Scotland's council-run nurseries not meeting needs of working parents

Tuesday, February 20, 2018

A Scottish campaign group has renewed its call for nursery reform after new research shows nine out of ten council settings don’t provide the hours working parents need.

A Freedom of Information (FOI) request by the campaign group Fair Funding for Our Kids (FFFOK) shows just one in ten council nurseries are open between 8am and 6pm or longer.

Of the 30 councils that responded, 19 had no nurseries which were open between 8am and 6pm - the hours that the campaign group say most parents need if they are to hold down a job.

In Scotland, the majority of funded places for three- and four-year-olds are available at council-run settings.

Private and voluntary settings are contracted by their local authority to deliver the 600 hours of free childcare. These partnership pre-school providers are allocated a number of funded places for each school year.

While 23 councils who responded to the FOI claimed they offered some children ‘full-day’ places, FFFOK found that just three per cent of all children attending council nurseries have a place starting at 8am or earlier and only two per cent have places ending at 5:15pm or later.
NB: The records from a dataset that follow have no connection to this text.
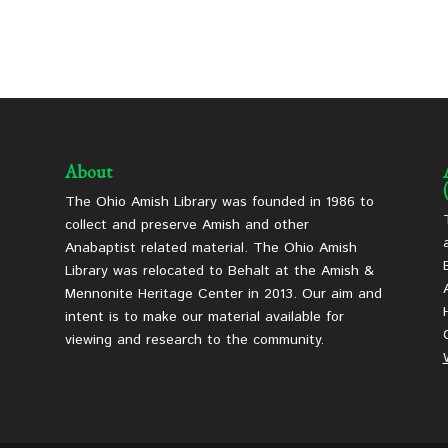
About
The Ohio Amish Library was founded in 1986 to
collect and preserve Amish and other
Anabaptist related material. The Ohio Amish
Library was relocated to Behalt at the Amish &
Mennonite Heritage Center in 2013. Our aim and
intent is to make our material available for
viewing and research to the community.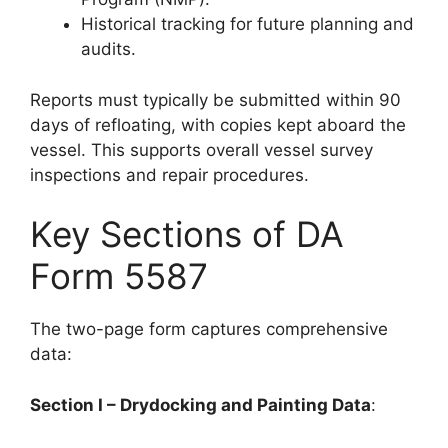
Historical tracking for future planning and
audits.
Reports must typically be submitted within 90
days of refloating, with copies kept aboard the
vessel. This supports overall vessel survey
inspections and repair procedures.
Key Sections of DA
Form 5587
The two-page form captures comprehensive
data:
Section I – Drydocking and Painting Data
:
The campaign group says that even a ‘full-day’ place is impossible for many parents to access, with one council defining a ‘full-day’ as 9am-3:30pm and another saying a ‘full day’ ends at 4:17pm.

As highlighted by FFFOK, further disparity in provision exists across the country. In East Renfrewshire, all of the 17 council-run nurseries are open from 8am-6pm or longer, yet in neighbouring Renfrewshire, less than half of its 34 nurseries offer these hours.
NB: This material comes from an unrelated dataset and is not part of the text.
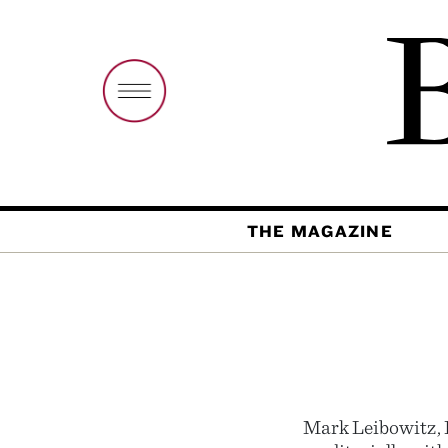
THE MAGAZINE
Mark Leibowitz,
In comparison, in East Dunbartonshire, around a third of children are able to start at or before 8am and around ten per cent can finish after 5pm.

In Glasgow, less than two-fifths of the 110 council nurseries are open between 8am and 6pm. Despite the council’s claim that 43 of its nurseries do operate these opening hours, FFFOK found that few children are benefitting from them – just six per cent of children start at 8am or earlier, and only four per cent finish at 5:15pm or later.

FFFOK is now calling for:

  • An end to councils capping the number of places in partnership nurseries they will fund:
  • A national agreement on funding children who live in one area, but need to attend nursery in another;
  • Ring-fenced childcare funding:
  • A minimum hourly rate to be paid to providers by local authorities.

Carolyn Lochhead, parent volunteer at Fair Funding for our Kids, said, ‘Our research shows that the system is just not set up for working parents - the very people the Scottish Government say they want to help. If you don’t have grandparents nearby who can help with drop-off and pick-up, then it’s almost impossible to make use of a council nursery place’.

Moira Gibb, a parent from Lanarkshire, said, ‘I’ve had to change my working hours to do 30 hours over five days, so I can collect my little girl at 4pm. And even that wouldn’t work if my dad didn’t do a 40-mile round trip every day to take her to nursery’.

Claire McCarte, a parent from West Dunbartonshire, added, ‘I can only use the council nursery on my day off: on a normal working day it’s just not possible for me to do drop-off and pick-up as well as working my contracted hours’.